Postgresql – ODBC Calling Fill – Unexpected closed connection after 2 hours

connectionsodbcpostgresql

Using PostgreSQL 12.3 (Ubuntu 12.3-1.pgdg18.04+1) on x86_64-pc-linux-gnu, compiled by gcc (Ubuntu 7.5.0-3ubuntu1~18.04) 7.5.0, 64-bit
I use driver PostgresSQL Unicode(x64) version 13.00.00.00

I have a query that is executed through an ODBC connection in a Powershell 5.1 script. I use the Fill() method to retreive about 3500 records daily. When the script works, it takes 2-5 minutes to execute and retrieve data when it works.
Problem is that the script "fails" half of the time approx. When this occurs, the Powershell script does stop only after 2h and 30 seconds.

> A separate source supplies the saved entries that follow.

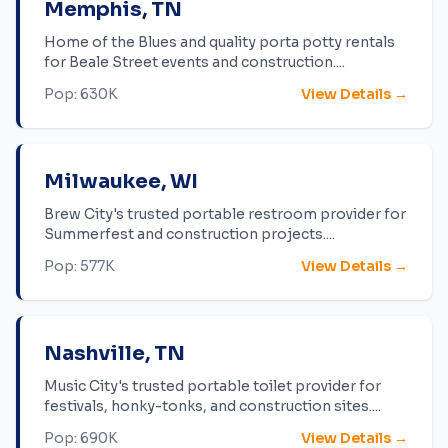
Memphis
,
TN
Home of the Blues and quality porta potty rentals
for Beale Street events and construction.
...
Pop:
630K
View Details →
Milwaukee
,
WI
Brew City's trusted portable restroom provider for
Summerfest and construction projects.
...
Pop:
577K
View Details →
Nashville
,
TN
Music City's trusted portable toilet provider for
festivals, honky-tonks, and construction sites.
...
Pop:
690K
View Details →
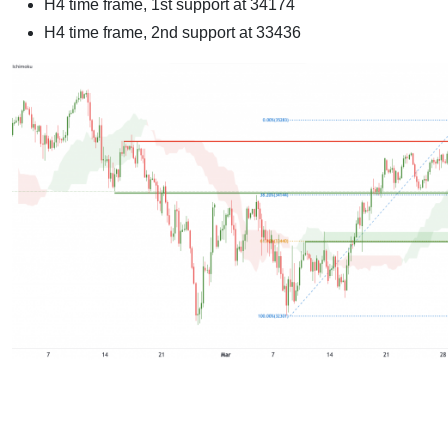
H4 time frame, 1st support at 34174
H4 time frame, 2nd support at 33436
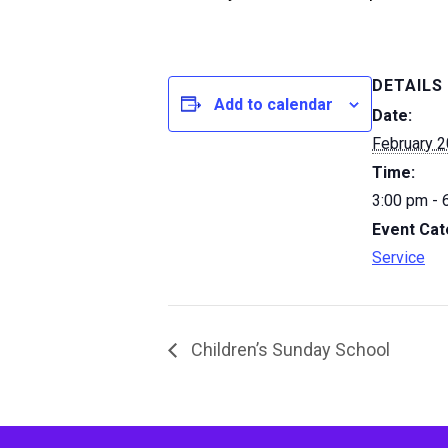
DETAILS
Add to calendar
Date:
February 2
Time:
3:00 pm - 
Event Cat
Service
Children’s Sunday School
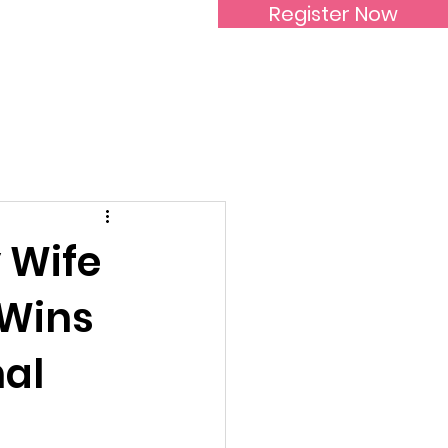
Register Now
Inspirational Women
 Wife
 Wins
nal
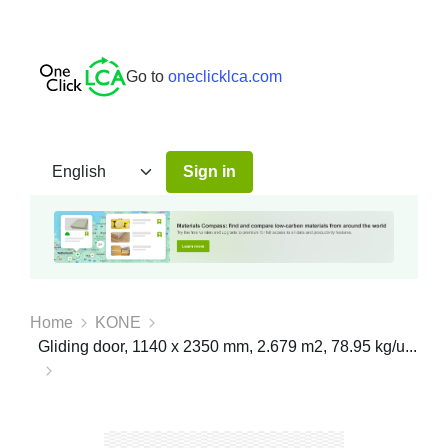
Go to
oneclicklca.com
Sign in
Home
KONE
Gliding door, 1140 x 2350 mm, 2.679 m2, 78.95 kg/u...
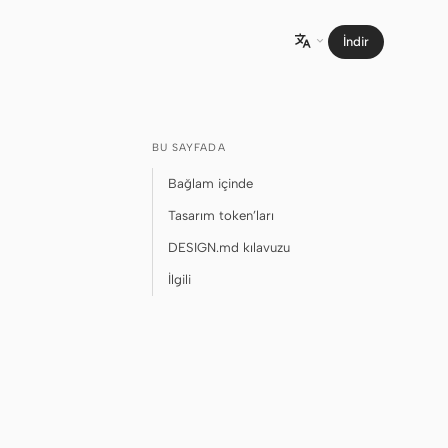
İndir

BU SAYFADA
Bağlam içinde
Tasarım token’ları
DESIGN.md kılavuzu
İlgili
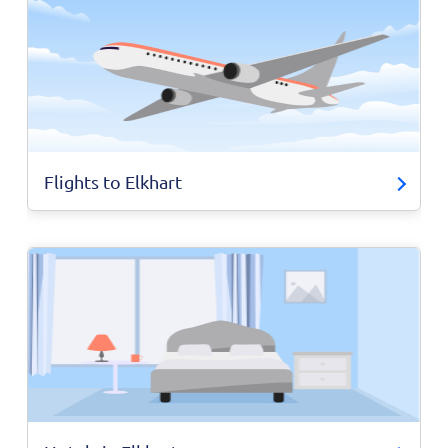
Flights to Elkhart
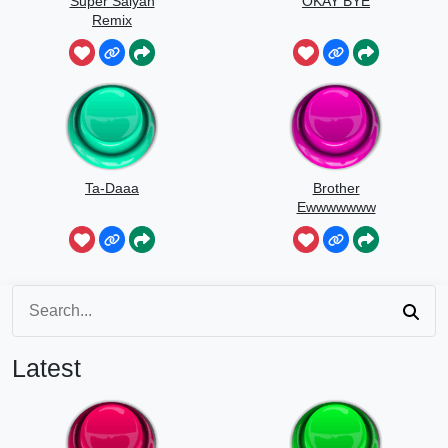
Super Saiyan
OKAY BYE
Remix
Ta-Daaa
Brother
Ewwwwwww
Latest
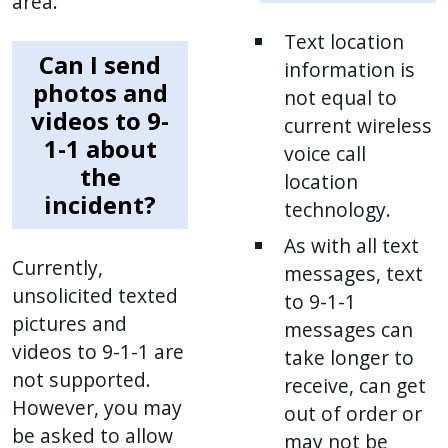
area.
Text location
Can I send
information is
photos and
not equal to
videos to 9-
current wireless
1-1 about
voice call
the
location
incident?
technology.
As with all text
Currently,
messages, text
unsolicited texted
to 9-1-1
pictures and
messages can
videos to 9-1-1 are
take longer to
not supported.
receive, can get
However, you may
out of order or
be asked to allow
may not be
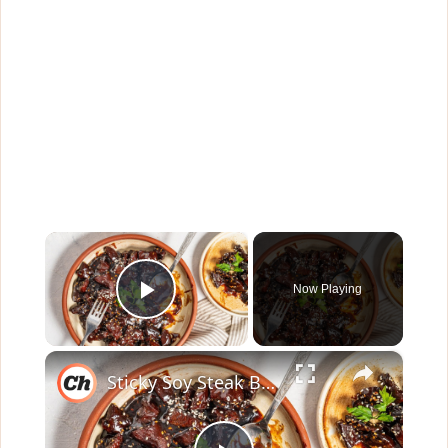
×
Now Playing
Play Video
×
Sticky Soy Steak Bites Recipe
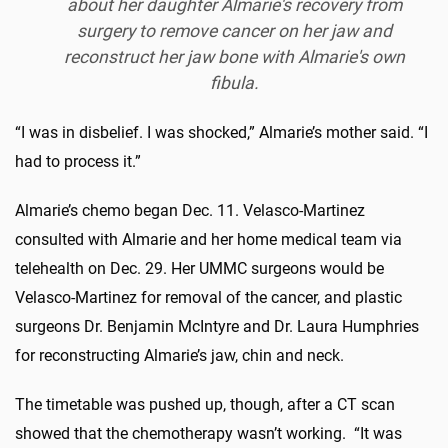
about her daughter Almarie's recovery from
surgery to remove cancer on her jaw and
reconstruct her jaw bone with Almarie's own
fibula.
“I was in disbelief. I was shocked,” Almarie’s mother said. “I
had to process it.”
Almarie’s chemo began Dec. 11. Velasco-Martinez
consulted with Almarie and her home medical team via
telehealth on Dec. 29. Her UMMC surgeons would be
Velasco-Martinez for removal of the cancer, and plastic
surgeons Dr. Benjamin McIntyre and Dr. Laura Humphries
for reconstructing Almarie’s jaw, chin and neck.
The timetable was pushed up, though, after a CT scan
showed that the chemotherapy wasn’t working. “It was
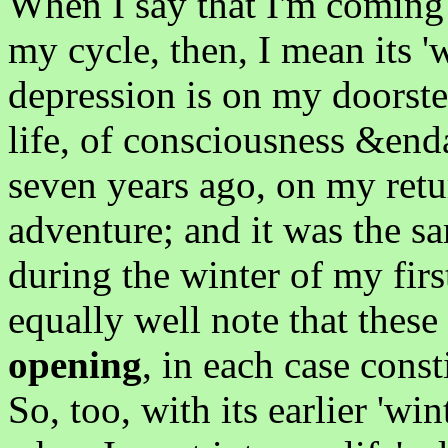
When I say that I'm coming 
my cycle, then, I mean its 
depression is on my doorste
life, of consciousness &enda
seven years ago, on my ret
adventure; and it was the sa
during the winter of my first
equally well note that thes
opening
, in each case const
So, too, with its earlier 'w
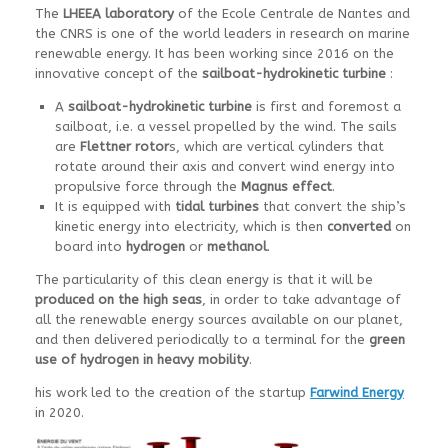
The
LHEEA laboratory
of the Ecole Centrale de Nantes and
the CNRS is one of the world leaders in research on marine
renewable energy. It has been working since 2016 on the
innovative concept of the
sailboat-hydrokinetic turbine
:
A
sailboat-hydrokinetic turbine
is first and foremost a
sailboat, i.e. a vessel propelled by the wind. The sails
are
Flettner rotor
s, which are vertical cylinders that
rotate around their axis and convert wind energy into
propulsive force through the
Magnus effect
.
It is equipped with
tidal turbines
that convert the ship’s
kinetic energy into electricity, which is then
converted
on
board into
hydrogen
or
methanol
.
The particularity of this clean energy is that it will be
produced on the high seas
, in order to take advantage of
all the renewable energy sources available on our planet,
and then delivered periodically to a terminal for the
green
use of hydrogen in heavy mobility
.
his work led to the creation of the startup
Farwind Energy
in 2020.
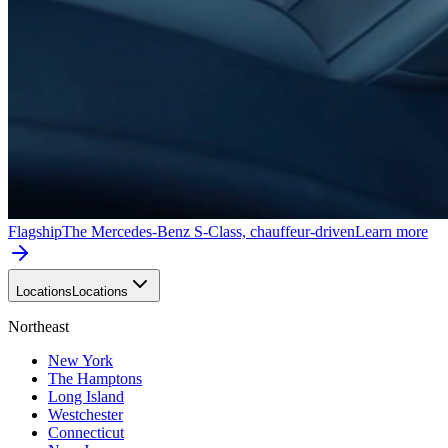
Flagship
The Mercedes-Benz S-Class, chauffeur-driven
Learn more
Locations
Locations
Northeast
New York
The Hamptons
Long Island
Westchester
Connecticut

We double checked the postgres logs and when this occurs, we see that the query successfully completed within 6 minutes always. I don't know what to look for. any Idea?

Below is the error got:

Executed as user: NT Service\SQLSERVERAGENT. A job step 
received an error at line 94 in a PowerShell script. The
corresponding line is '(New-Object system.Data.odbc.
odbcDataAdapter($cmd)).fill($ds) | out-null  '. Correct
the script and reschedule the job. The error information
returned by PowerShell is: 'Exception calling "Fill" with
"1" argument(s): "The connection has been disabled."  '.

Process Exit Code -1.

Not too familiar with postgreSQL.

Thanks!

Best Answer

This must be the TCP keepalive timeout: if there is no traffic on a TCP connection, the kernel will automatically start sending TCP keepalive packages after a while. If there is no response to those, it determines that the other side has hung up without closing the connection and reports an error message. The default time until the kernel starts sending these packages is two hours, which matches your observation.

Since PostgreSQL is not in the habit of hanging up on the client (look into the PostgreSQL log for a corresponding message), you must have a misconfigured firewall or router that cut off connections after a while. If you cannot fight that problem at the source, you might be able to work around it by reducing that keepalive idle time substantially.

One way to do that is to change the PostgreSQL parameter tcp_keepalives_idle to something like 120, which will cause it to send keepalive packages after two minutes of no traffic on the connection. Depending on which client you use, you might alternatively change the keepalive settings on the client side.